SIMPLE SUMMARY: The two-spotted spider mite Tetranychus urticae Koch is an extremely polyphagous agricultural pest which shows a great tolerance to high temperatures. High temperatures can influence the protein content and are often associated with the generation of reactive oxygen species (ROS), which cause oxidative damage. To prevent the damage by ROS, organisms have developed antioxidant defense mechanisms, such as antioxidant enzymes, which can eliminate ROS. Moreover, total antioxidant capacity is a resultant measure of the ability of all antioxidants present in an organism to counteract the oxidation of an indicator by an oxidant, or to reduce an indicator substance. In the present study, the effects of high temperatures on protein content, antioxidant enzyme activities, and T-AOC in T. urticae were investigated.

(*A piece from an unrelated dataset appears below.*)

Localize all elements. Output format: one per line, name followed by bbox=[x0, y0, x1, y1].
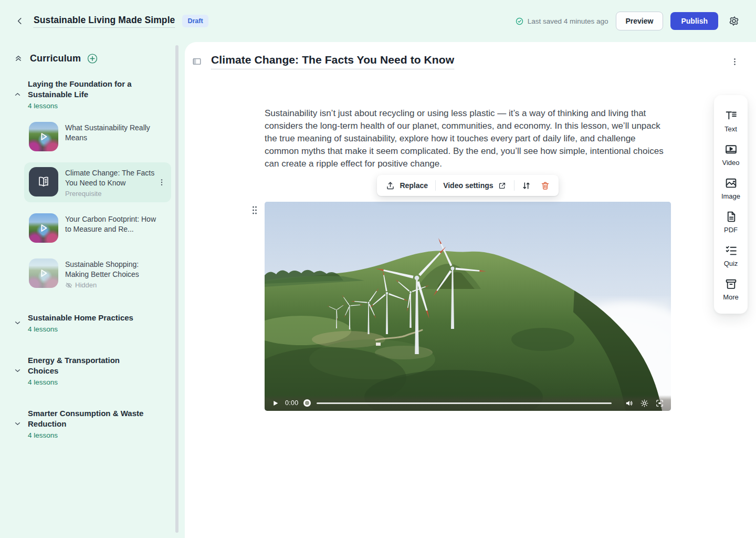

The results showed that protein content, antioxidant enzyme activities, and T-AOC were significantly induced by high temperatures (p < 0.05), which indicates that antioxidant enzymes increase the resistance of T. urticae in a range of 36–42 °C. In summary, this study enriches the understanding of the physiological mechanisms of resistance of T. urticae to environmental high temperatures. ABSTRACT: Tetranychus urticae Koch is a worldwide agricultural pest mite that feeds on more than 1100 kinds of crops. The mite has developed a high level of tolerance to high temperatures, but the physiological mechanism underlying the outstanding adaptability of this pest to high temperatures remains unclear. To clarify the physiological mechanisms of T. urticae in response to short-term heat stress, four temperatures (36, 39, 42, and 45 °C) and three short-term heat durations (2, 4, and 6 h) were conducted to test the effects on protein content, the activities of superoxide dismutase (SOD), peroxidase (POD), and catalase (CAT), and the total antioxidant capacity (T-AOC). The results showed that protein content, antioxidant enzyme activity, and T-AOC in T. urticae were significantly induced by heat stress. These results suggest that heat stress induces oxidative stress and that antioxidant enzymes play an important role in reducing oxidative damage in T. urticae. The data of this study will provide a basis for further research on the molecular mechanisms of thermostability and ecological adaptability of T. urticae.